• Work order:
Only one stretch of the listing below is wanted: the line with "sten wereld. En" and all lines after it. Reproduce that stretch exactly.

**** Given records

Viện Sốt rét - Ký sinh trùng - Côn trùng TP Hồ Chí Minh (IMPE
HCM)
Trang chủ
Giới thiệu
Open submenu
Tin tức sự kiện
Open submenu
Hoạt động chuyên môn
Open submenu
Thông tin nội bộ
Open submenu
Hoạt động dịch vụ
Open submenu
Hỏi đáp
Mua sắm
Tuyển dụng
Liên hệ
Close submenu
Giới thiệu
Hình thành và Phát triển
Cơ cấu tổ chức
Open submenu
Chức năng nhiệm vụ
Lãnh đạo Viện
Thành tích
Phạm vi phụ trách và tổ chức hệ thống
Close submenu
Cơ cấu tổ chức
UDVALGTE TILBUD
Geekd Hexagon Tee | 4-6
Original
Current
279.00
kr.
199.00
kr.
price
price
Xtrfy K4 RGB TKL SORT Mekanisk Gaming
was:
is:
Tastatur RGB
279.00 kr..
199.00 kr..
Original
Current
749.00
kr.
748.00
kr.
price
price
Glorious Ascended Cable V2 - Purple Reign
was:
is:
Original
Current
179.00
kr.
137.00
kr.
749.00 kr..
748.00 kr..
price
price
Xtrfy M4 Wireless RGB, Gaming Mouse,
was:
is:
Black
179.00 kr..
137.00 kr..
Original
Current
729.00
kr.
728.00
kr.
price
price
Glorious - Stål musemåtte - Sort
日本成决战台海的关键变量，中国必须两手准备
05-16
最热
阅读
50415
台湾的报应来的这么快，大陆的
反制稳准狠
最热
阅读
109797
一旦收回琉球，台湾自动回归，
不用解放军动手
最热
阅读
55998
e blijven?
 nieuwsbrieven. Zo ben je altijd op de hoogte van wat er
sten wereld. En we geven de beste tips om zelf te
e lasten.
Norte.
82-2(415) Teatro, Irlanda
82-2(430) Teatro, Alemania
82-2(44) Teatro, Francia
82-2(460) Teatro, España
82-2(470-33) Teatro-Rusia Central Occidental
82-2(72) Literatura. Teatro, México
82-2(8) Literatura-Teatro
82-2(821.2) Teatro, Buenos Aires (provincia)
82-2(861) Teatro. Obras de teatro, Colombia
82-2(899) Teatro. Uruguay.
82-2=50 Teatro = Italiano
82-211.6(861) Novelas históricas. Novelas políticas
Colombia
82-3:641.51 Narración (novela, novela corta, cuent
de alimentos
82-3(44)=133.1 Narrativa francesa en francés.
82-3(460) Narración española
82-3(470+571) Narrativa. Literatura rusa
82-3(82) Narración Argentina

********

• Output for this exercise:
sten wereld. En we geven de beste tips om zelf te
e lasten.
Norte.
82-2(415) Teatro, Irlanda
82-2(430) Teatro, Alemania
82-2(44) Teatro, Francia
82-2(460) Teatro, España
82-2(470-33) Teatro-Rusia Central Occidental
82-2(72) Literatura. Teatro, México
82-2(8) Literatura-Teatro
82-2(821.2) Teatro, Buenos Aires (provincia)
82-2(861) Teatro. Obras de teatro, Colombia
82-2(899) Teatro. Uruguay.
82-2=50 Teatro = Italiano
82-211.6(861) Novelas históricas. Novelas políticas
Colombia
82-3:641.51 Narración (novela, novela corta, cuent
de alimentos
82-3(44)=133.1 Narrativa francesa en francés.
82-3(460) Narración española
82-3(470+571) Narrativa. Literatura rusa
82-3(82) Narración Argentina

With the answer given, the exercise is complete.